Naturally, for your particular model, you can just go back to Blender and dissolve all 4 edges. Note that you can still have this face with 8 sides, that is totally ok.

As a footnote, to handle these issues I find particularly useful in Blender the options "Limited Dissolve", "Make Planar Faces" and "Split Non-Planar Faces".

kroozo commented 1 year ago

If this is hard, then this is certainly something you can live with, and fix it in the model or post processing, I thought this was a byproduct, not a feature of the model. (But now that you say that I think I can remember some odd case when joining two sides gave some odd overlapping render :) )

And yes, strictly acyclic is in most of the cases makes thing easier :) Having said that, there are pretty robust ways of dealing with "real" graphs. I am assuming from what you say that your model basically starts at a face, its children of all (uncut) edges, those having a child to the other connected face, and so on. And when you cut or join, you basically remove or restore a possible child connection.

I'm guessing that since you look at this as a tree, you're probably doing a depth first walk (because that's the pretty straightforward recursive implementation: you just call yourself on all children). You can adjust that to graphs by keeping track of visited nodes, and simply not processing anything twice. Through DFS does have some issues: it can loop in certain conditions (that I can't remember :) ), the order it gives you is somewhat arbitrary, and I'm guessing not really optimal, for what you're doing, so I'd consider some breadth first approach, that is going to get you a more even walk ordered by distance from the root. It's main disadvantage is it is O(jesuschrist) on memory, but given the practical limit of this software is somewhere in the thousands node range anyway that should not be a huge issue.

rodrigorc commented 1 year ago

Even Blender has some limitation with face geometry. For example it will not let you build an n-gon with a hole.
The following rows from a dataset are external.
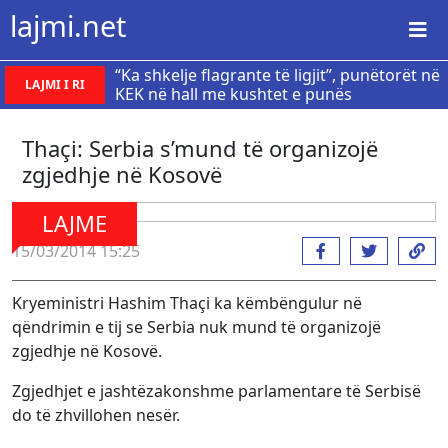
lajmi.net
“Ka shkelje flagrante të ligjit”, punëtorët në
LAJMI I RI
KEK në hall me kushtet e punës
Thaçi: Serbia s’mund të organizojë
zgjedhje në Kosovë
LAJME
15/03/2014 15:25
Kryeministri Hashim Thaçi ka këmbëngulur në
qëndrimin e tij se Serbia nuk mund të organizojë
zgjedhje në Kosovë.
Zgjedhjet e jashtëzakonshme parlamentare të Serbisë
do të zhvillohen nesër.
I'm not sure why, maybe it has to do with the tessellation not creating a DAG, or with having two contours, or something different.

I am assuming from what you say that your model basically starts at a face...

That's exactly it, in fact, when you import a model, all faces are split, so they are trivially DAGs. Then I just have to prevent loops and they will always be DAGs.

I'm guessing that since you look at this as a tree, you're probably doing a depth first walk...

That would be my guess, too... but I'm actually doing "breadth first walk" :nerd_face: . Take a look at the core of the "island walking" algorithm traverse_faces_ex, it is a bit heavy on generics because it is used for a lot of different things, but you can see the classic two sets of open and visited nodes. The actual memory usage will depend on the generics used to call it.

I discarded the easier recursive algorithm because of the possibility of a model with a very long strip of faces: that could easily overflow the stack. In papercraft it's easy in principle, to do a strip with thousands of faces, but not so easy to do a face with thousands of neighbors.

--

I've been thinking on why this can't be done, and tried a few experiments... I think that the main reason is not the tree thing, that could be fixed, but that co-planar faces are never actually 100% exactly co-planar. That happens for an N-gon, too, but for that I assume that the model is sensible: I tessellate it, compute the plane of a random triangle and project all the other triangles to that plane. Good enough. But when drawing an island with a loop I cannot do that, each face has its own plane, and the the final edge will almost never match exactly.

I mean, with a DAG the position of a face is decided only by the position of its single parent and the angle between those two faces. Easy and deterministic. But with a "real" graph, the position of a face will have to match that of any of its neighbors... I don't think that will work.